Está de acuerdo con Jaspers en que los griegos “fundaron el Occidente como categoría intelectual y política”, pero, “como investigador de la paz del siglo XXI”, no se identifica con su “euforia civilizatoria” y sus “valoraciones eurocéntricas de este hecho”. Con el período griego de la Era Axial y con Aristóteles surge una estructura de pensamiento que constituirá la comprensión occidental de la paz en su carácter cristiano a largo plazo.

Las cosmovisiones orientales enfocan el problema de la paz desde la armonía, mientras que la filosofía griega, con Platón como eje, se centra en el problema de la paz desde la verdad. Y es que, a través de la construcción de la razón, la lógica y la verdad que surgió en torno al alma, la Europa de la Era Axial diseña un nuevo concepto de la paz.

Cicerón establece la ética imperial de la paz de Roma, y el padre de la Iglesia Aurelio Agustín cruza la frontera entre una comprensión energética y una moral de la paz: sobre la base de su doctrina “el Occidente cristiano asesinará, torturará y saqueará en todo momento y en todos los países”.

La pax y la guerra justa experimentan un nuevo clímax en la ética del compromiso de Tomás de Aquino. Todos los escolásticos se preocupaban por la gran paz, la pax. El islam incide en la oferta de la paz como un derecho de hospitalidad. Como conclusión: la paz moral tiene mucho que ver con el futuro y el pasado, pero poco con el presente. Y para ser narrable necesita un tema: no es autosuficiente.

Llegamos a las interpretaciones modernas de la paz.
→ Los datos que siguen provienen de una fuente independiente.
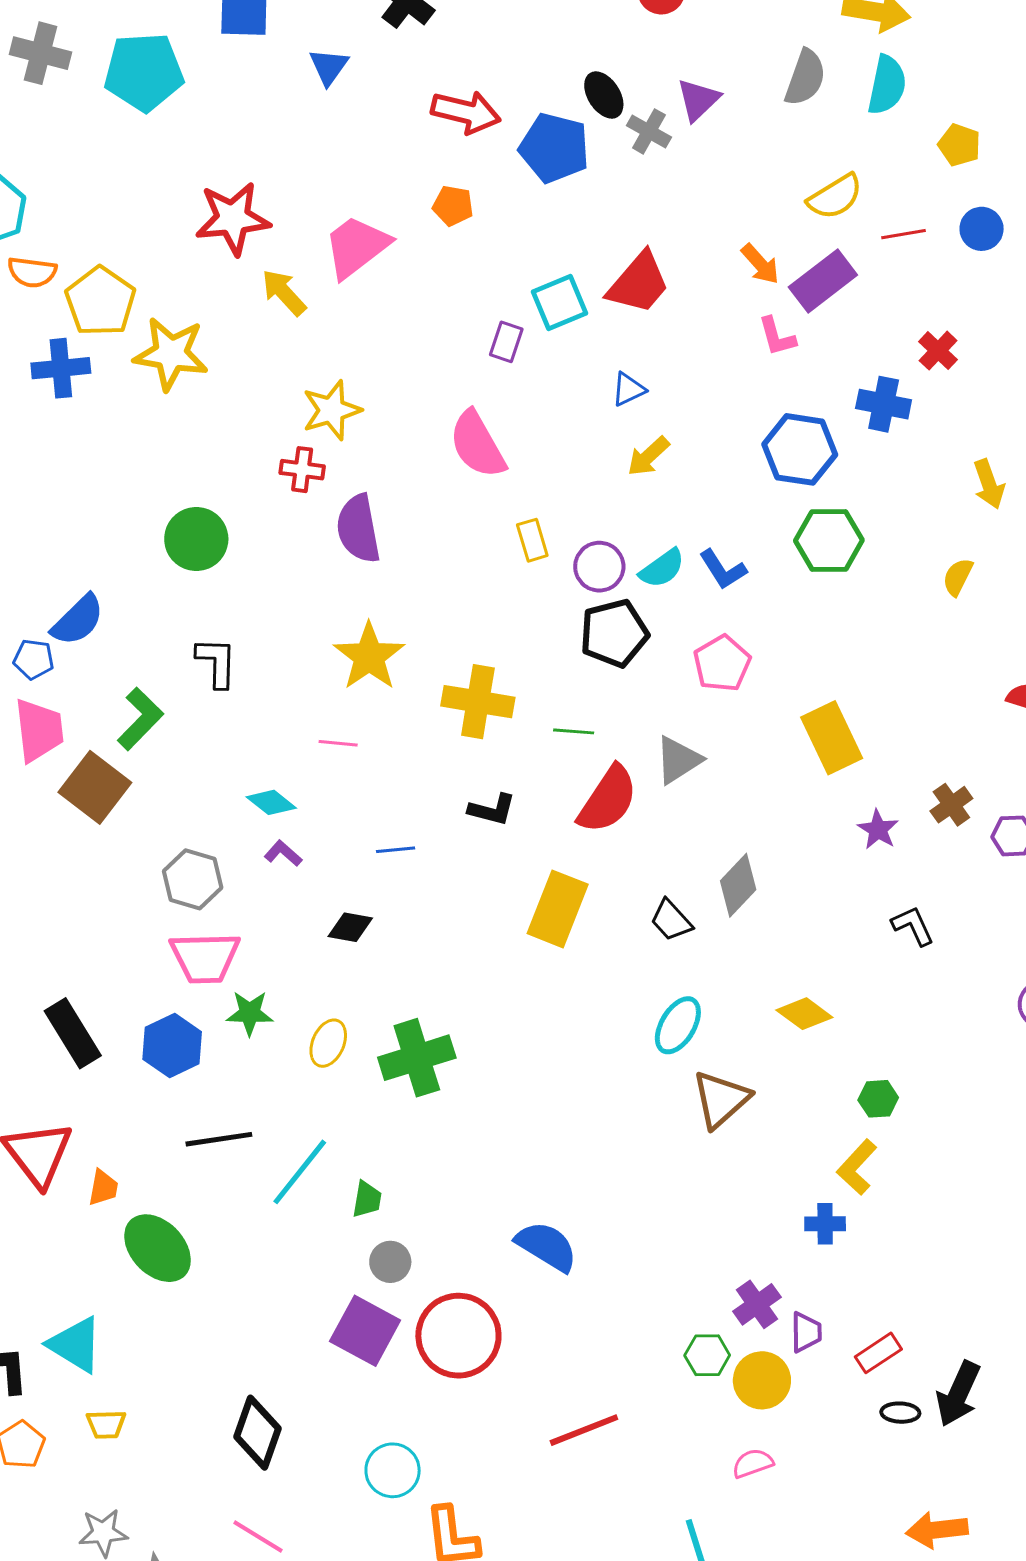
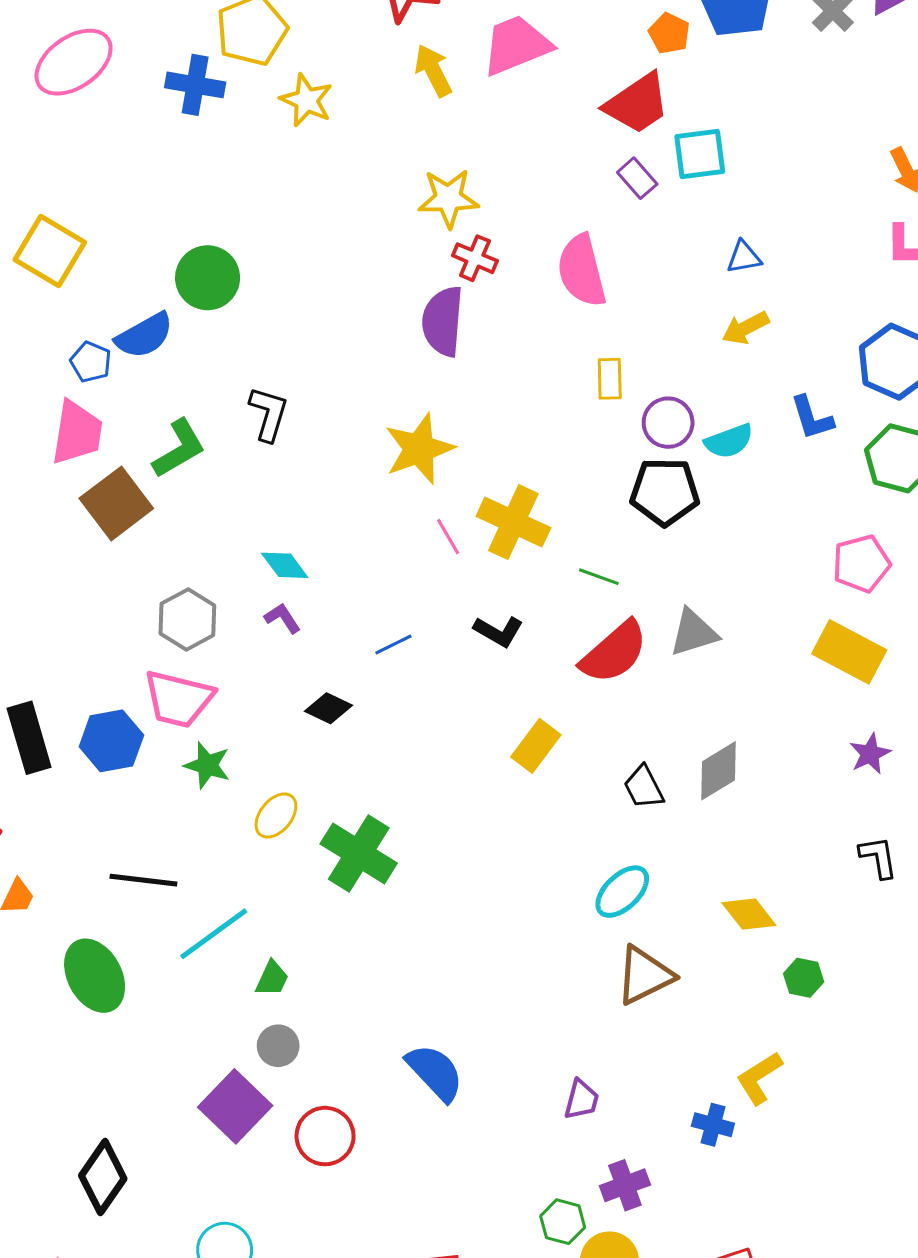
orange pentagon: (453, 206) -> (669, 33), moved
red trapezoid: (639, 283) -> (637, 104), moved
purple rectangle: (506, 342) -> (637, 178), turned -75
yellow star: (171, 354) -> (306, 100), size x0.7
red cross: (302, 470) -> (475, 258), moved
green circle: (196, 539) -> (208, 278), moved
blue L-shape: (723, 570) -> (812, 418), moved
pink pentagon: (722, 663) -> (861, 564), moved
yellow rectangle: (832, 738) -> (849, 652), turned -52
pink line: (338, 743) -> (448, 537), moved, turned 39
blue line: (396, 850) -> (393, 645), turned -36
yellow rectangle: (558, 909) -> (536, 746), size x0.7
blue hexagon: (172, 1045) -> (111, 741), moved
green cross: (417, 1058) -> (359, 853), turned 34
green hexagon: (878, 1099) -> (804, 978), moved
green ellipse: (158, 1248) -> (95, 976), moved
purple trapezoid: (806, 1332) -> (581, 1100), moved
red circle: (458, 1336) -> (325, 1136), size x0.7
Al pensador le importa demostrar que la imagen de paz que creó la modernidad europea “no estaba obligatoriamente en el espíritu de una concepción ilustrada del ser humano”.

Por sus reflexiones desfilan Francisco de Asís, Teresa de Ávila, Bartolomé de las Casas, Thomas Hobbes, Hugo Grotius, John Locke, David Hume, Jean-Jacques Rousseau, Immanuel Kant, Karl Marx, antes de plantear la base mecanicista de la imagen moderna de la paz (Descartes y Newton resultan aquí fundamentales).
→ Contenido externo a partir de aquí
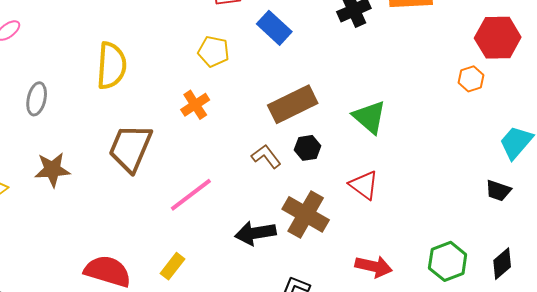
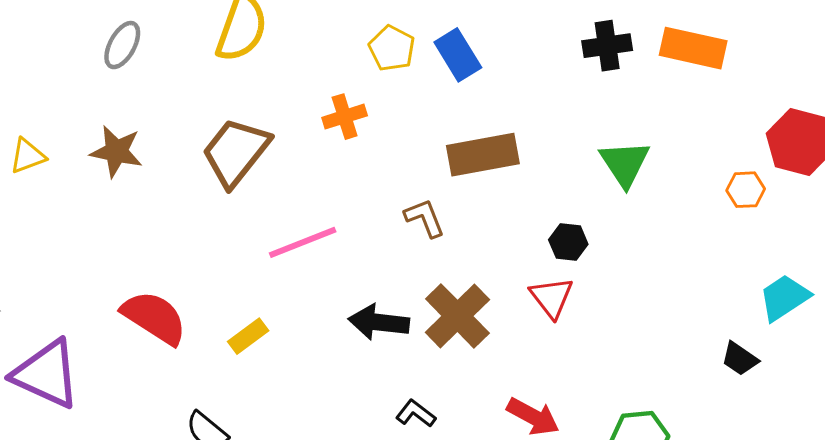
blue rectangle: (274, 28) -> (458, 55), moved
green triangle: (370, 117) -> (625, 163), moved
black hexagon: (307, 148) -> (568, 242), moved

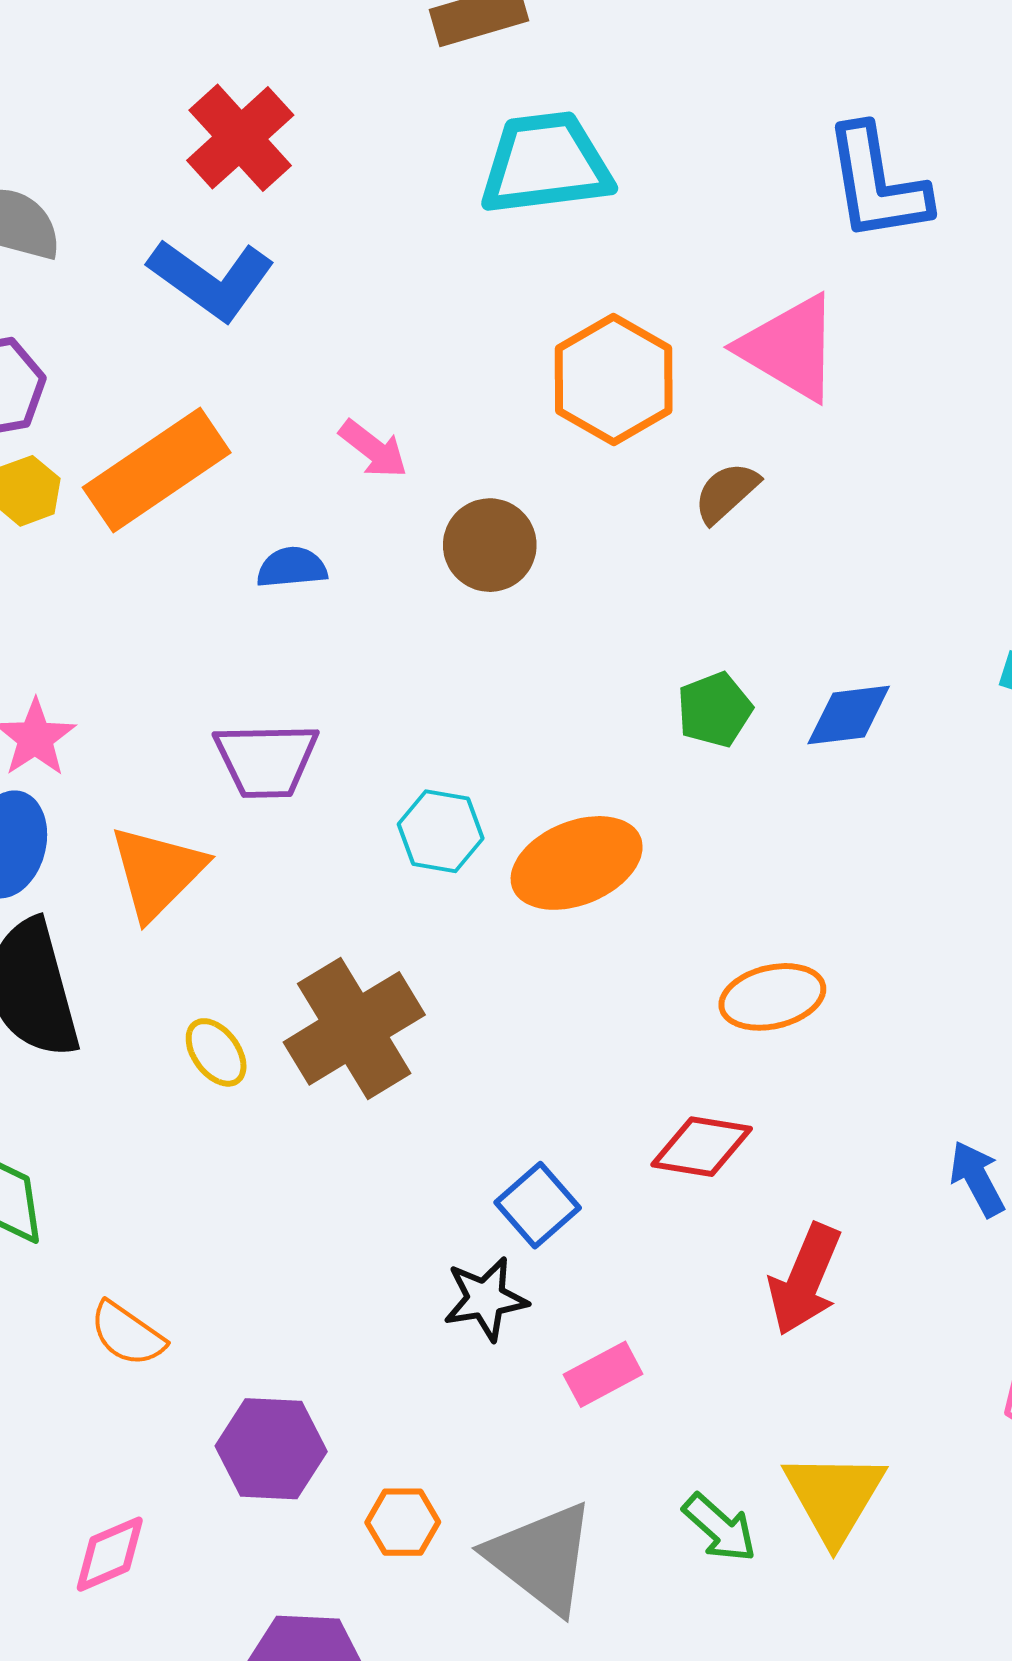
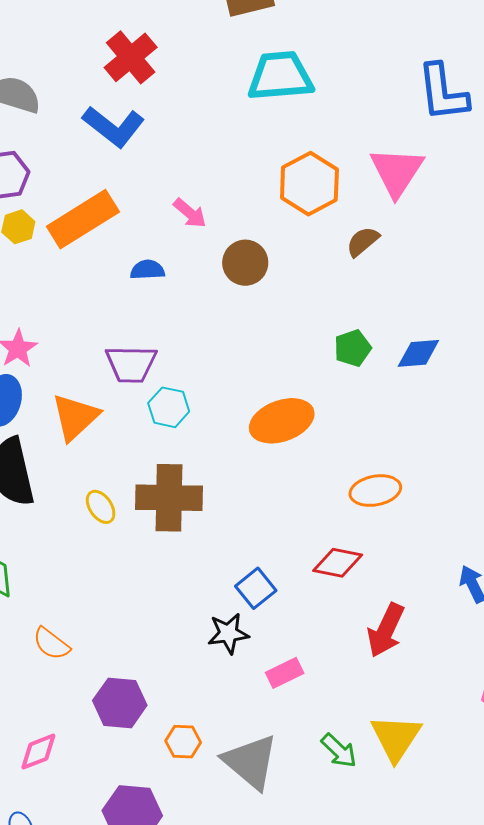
pink triangle: (790, 348) -> (397, 172), turned 30
cyan hexagon: (441, 831) -> (169, 407), moved
brown cross: (354, 1028) -> (169, 498), turned 30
En cuanto a las interpretaciones posmodernas, aclara que la posmodernidad no es una despedida de la modernidad sino su transformación, su radicalización en forma de elaboración crítica, con Nietzsche (que redescubre lo energético en el contexto moderno) como primer gran referente. Repara en el “punto crucial” de Fritjof Capra, en la teoría de los sistemas socio-científicos de Immanuel Wallerstein y en las propuestas estructuralistas y postestructuralistas (Claude Lévi-Strauss, Michel Foucault…).
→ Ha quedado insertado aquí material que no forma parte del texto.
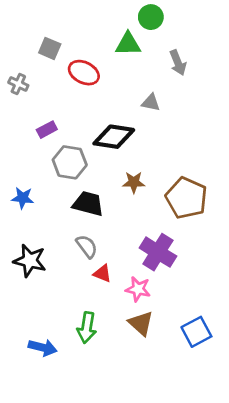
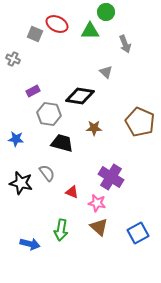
red ellipse: (84, 73) -> (57, 24), moved
gray triangle: (151, 103) -> (106, 72), turned 32
brown pentagon: (186, 198) -> (140, 122), moved
gray semicircle: (87, 246) -> (47, 173), moved

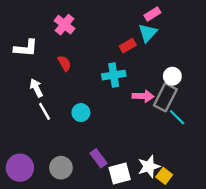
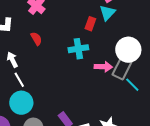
red rectangle: (128, 46) -> (90, 24), turned -40
white circle: (172, 76) -> (128, 50), size x1.6
cyan circle: (81, 113) -> (21, 103), moved, size x1.5

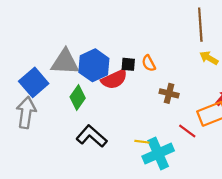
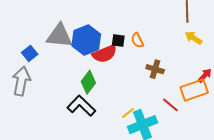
blue square: (34, 82) -> (30, 53), size x0.6
green diamond: (78, 98) -> (88, 82), moved
yellow line: (142, 142) -> (128, 113), turned -48

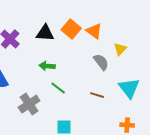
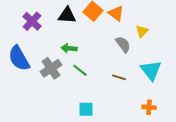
gray cross: (29, 104) -> (51, 68), moved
En la tradición posmoderna de la investigación sobre la paz en Europa continental resulta destacable la figura de Johan Galtung, que reflexiona sobre el concepto de violencia estructural. Por último, analiza la “superación” de estos enfoques, con Jürgen Habermas, Jean-Francois Lyotard, Gianni Vattimo y otros. Queda, entre otras, la idea de que “la paz posmoderna elude la diferencia entre el deber y el ser”.

Las interpretaciones transracionales, sobre una modernidad desvanecida, abren un terreno nuevo en el pensamiento sobre la paz. Dietrich convoca a Gandhi, Ghaffar Khan, Jiddu Krishnamurti, Rajneesh Chandra Mohan (Osho), que considera la meditación como religión, y el Dalai Lama. Son importantes las contribuciones del subcontinente indio a la comprensión global de la paz.

Reflexiona sobre la polimorfa pax universalis de las paces transpersonales (el camino hacia la paz transpersonal pasa por el miedo y por el deseo) e introduce la psicología humanista, con Abraham Maslow y otros. La paz transracional siempre va más allá de los límites de la persona y se adentra “en su oscilación con el entorno”.

El pensador muestra su “decisión metodológica a favor de la psicología de los chakras del yoga”. Finalmente, las concepciones transracionales de la paz se derivan de una fusión de coordenadas éticas y estéticas, lo que quizá no sorprenda del todo al lector. Y una observación pertinente: “La transracionalidad no niega la racionalidad. Tampoco la supera, sino que la atraviesa y complementa con el componente estético que siempre es inherente a las relaciones interpersonales, pero que la modernidad no ha observado demasiado”. Una esfera de investigación que el filósofo seguirá explorando en sus posteriores obras.